Eddie Large was generally the funny man while Syd Little was the more serious "straight guy". Eddie Large performed a number of impressions, particularly cartoon characters such as Popeye, Deputy Dawg, Fred Flintstone, Barney Rubble and Woody Woodpecker, while Syd Little simply stood next to him, looking perplexed and distressed. Large's onstage catchphrase (to describe Little) was "Supersonic".

They continued to appear in theatres and pantomimes, including Babes in the Woods, written by Ian Billings. The partnership's popularity peaked in the 1980s but, as mainstream comedy moved away from their pantomime style towards alternative comedy, it dwindled.

Eddie Large was told he might have a heart attack at any moment. The partnership split up when Large had to have a heart transplant.

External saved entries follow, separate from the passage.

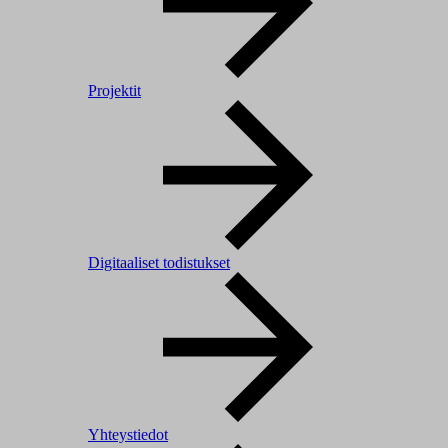
Projektit
Digitaaliset todistukset
Yhteystiedot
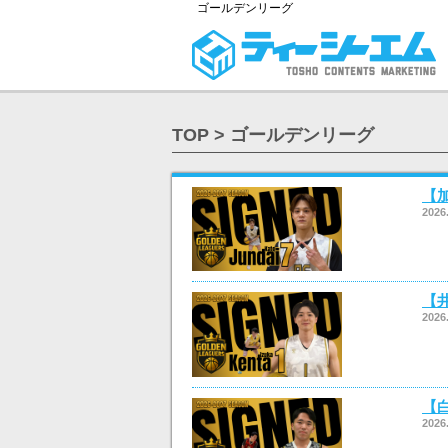
ゴールデンリーグ
TOP
>
ゴールデンリーグ
【
2026
【
2026
【
2026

Syd Little performed on cruise ships, such as the QE2, during September 2007, and used to run The "Little" Restaurant at the Strawberry Gardens pub and now runs a restaurant in the oldest pub in his home town Fleetwood, called The Steamer.

Eddie Large remained in showbusiness. Large said in a 2010 interview he had not spoken to Syd Little for several years. They did subsequently have a reunion in 2018 when they appeared on Ant & Dec's Saturday Night Takeaway, featuring in the sketch serial "Saturday Knight Takeaway", and in February 2019, appearing together on Pointless Celebrities.

On 2 April 2020, Eddie Large died after contracting coronavirus while receiving treatment for heart failure. Large had suffered from kidney and heart problems for a number of years.